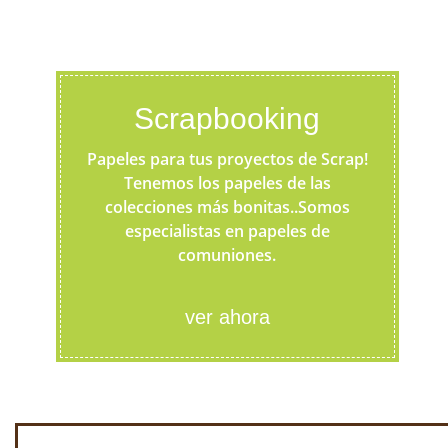
Scrapbooking
Papeles para tus proyectos de Scrap!
Tenemos los papeles de las
colecciones más bonitas..Somos
especialistas en papeles de
comuniones.
ver ahora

+++++

Transcribe every record above in full. Pictures stay out of the copy.

- **Answer for the task**:
Scrapbooking
Papeles para tus proyectos de Scrap!
Tenemos los papeles de las
colecciones más bonitas..Somos
especialistas en papeles de
comuniones.
ver ahora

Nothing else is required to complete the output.